■ **Data to use**:

============

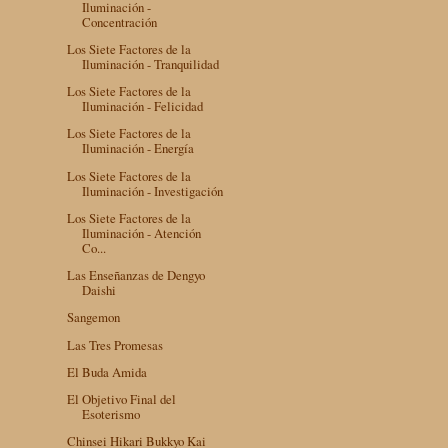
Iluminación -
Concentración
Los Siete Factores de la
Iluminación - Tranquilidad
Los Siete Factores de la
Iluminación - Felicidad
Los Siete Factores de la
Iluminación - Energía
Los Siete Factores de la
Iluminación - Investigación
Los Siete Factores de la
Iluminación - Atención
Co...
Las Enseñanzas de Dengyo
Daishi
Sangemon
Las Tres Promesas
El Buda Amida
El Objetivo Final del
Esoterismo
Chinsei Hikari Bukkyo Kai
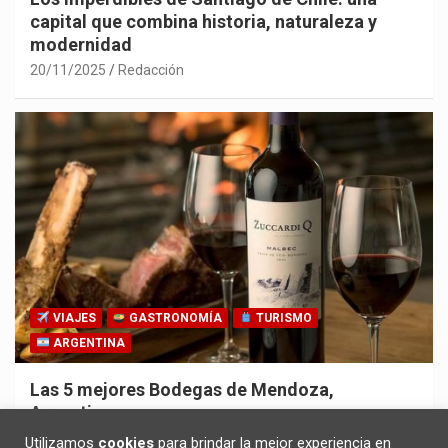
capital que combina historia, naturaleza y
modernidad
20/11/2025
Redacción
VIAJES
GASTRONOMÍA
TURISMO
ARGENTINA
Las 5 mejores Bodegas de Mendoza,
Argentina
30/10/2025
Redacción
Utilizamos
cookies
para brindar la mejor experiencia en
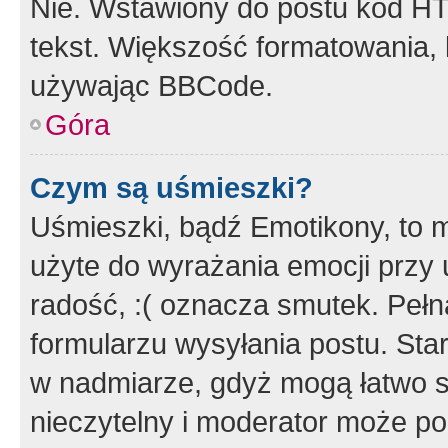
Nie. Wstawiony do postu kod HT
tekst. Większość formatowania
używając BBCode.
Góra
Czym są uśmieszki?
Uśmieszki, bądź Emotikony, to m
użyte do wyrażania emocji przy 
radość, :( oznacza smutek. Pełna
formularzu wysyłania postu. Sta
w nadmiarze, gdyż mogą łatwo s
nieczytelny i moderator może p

============

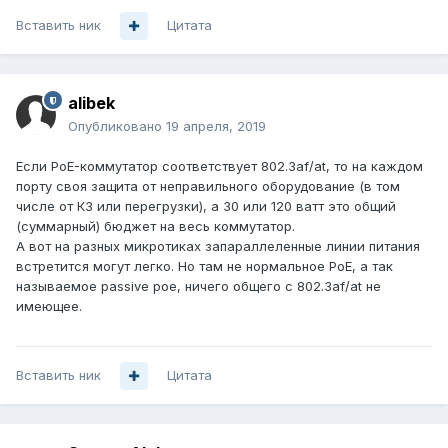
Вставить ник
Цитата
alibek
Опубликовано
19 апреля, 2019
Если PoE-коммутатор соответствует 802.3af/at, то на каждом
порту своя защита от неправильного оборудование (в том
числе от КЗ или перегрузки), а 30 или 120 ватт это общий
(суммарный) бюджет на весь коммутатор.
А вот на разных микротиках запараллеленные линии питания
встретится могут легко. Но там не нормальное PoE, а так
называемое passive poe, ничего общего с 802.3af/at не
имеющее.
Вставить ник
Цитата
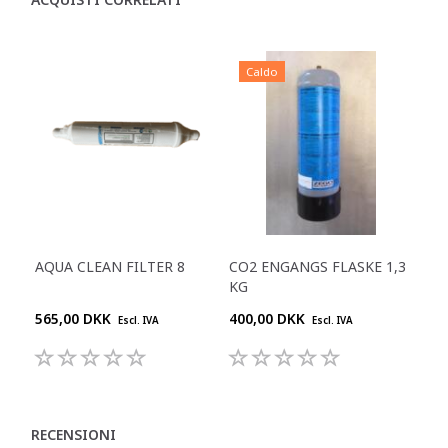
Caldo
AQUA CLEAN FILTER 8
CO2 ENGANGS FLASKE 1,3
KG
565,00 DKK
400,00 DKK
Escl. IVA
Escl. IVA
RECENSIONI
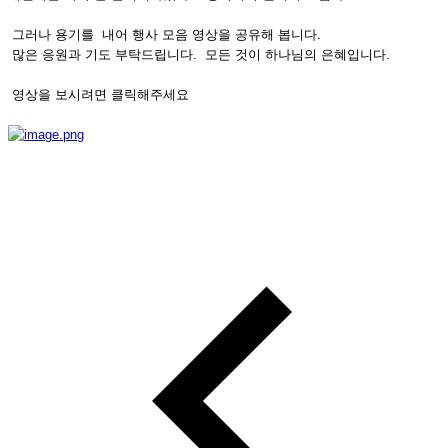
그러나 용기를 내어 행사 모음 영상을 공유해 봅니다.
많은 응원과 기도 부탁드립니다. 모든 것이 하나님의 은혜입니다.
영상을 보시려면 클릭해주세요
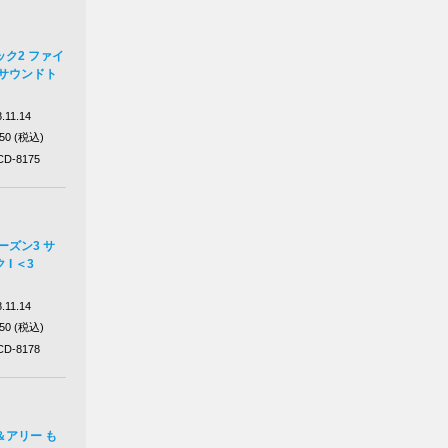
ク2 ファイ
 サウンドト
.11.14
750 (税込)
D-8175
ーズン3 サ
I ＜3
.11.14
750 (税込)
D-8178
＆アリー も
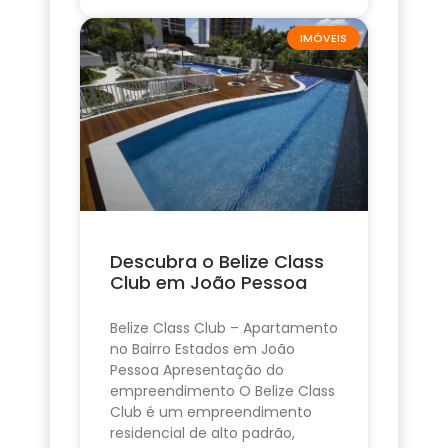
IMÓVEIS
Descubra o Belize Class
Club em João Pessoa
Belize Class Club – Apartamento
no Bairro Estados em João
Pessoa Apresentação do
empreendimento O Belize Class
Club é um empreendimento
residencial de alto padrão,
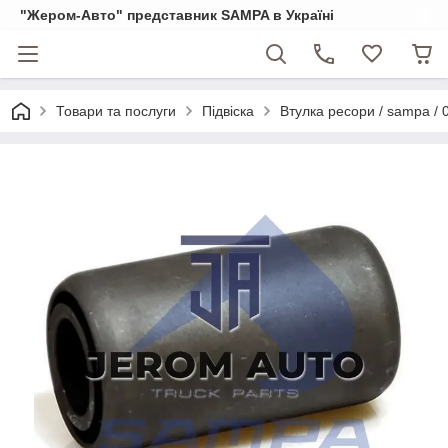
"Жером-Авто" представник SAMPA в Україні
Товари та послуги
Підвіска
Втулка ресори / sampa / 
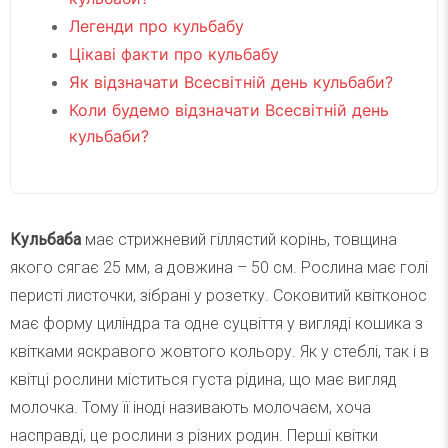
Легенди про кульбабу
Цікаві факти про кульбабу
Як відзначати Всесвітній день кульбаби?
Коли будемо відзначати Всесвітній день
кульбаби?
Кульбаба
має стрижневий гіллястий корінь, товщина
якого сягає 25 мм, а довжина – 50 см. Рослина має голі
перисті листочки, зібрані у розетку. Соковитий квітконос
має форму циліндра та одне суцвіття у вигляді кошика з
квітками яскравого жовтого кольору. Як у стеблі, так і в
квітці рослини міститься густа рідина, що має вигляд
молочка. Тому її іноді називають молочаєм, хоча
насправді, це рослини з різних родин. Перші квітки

============

■ **Directions for this task**: In the listing above, start at the line with "19 апреля, 2019", go on through the line with "А вот на разных", and copy each of those lines exactly; leave out all the rest.

■ **Task answer**:
19 апреля, 2019
Если PoE-коммутатор соответствует 802.3af/at, то на каждом
порту своя защита от неправильного оборудование (в том
числе от КЗ или перегрузки), а 30 или 120 ватт это общий
(суммарный) бюджет на весь коммутатор.
А вот на разных микротиках запараллеленные линии питания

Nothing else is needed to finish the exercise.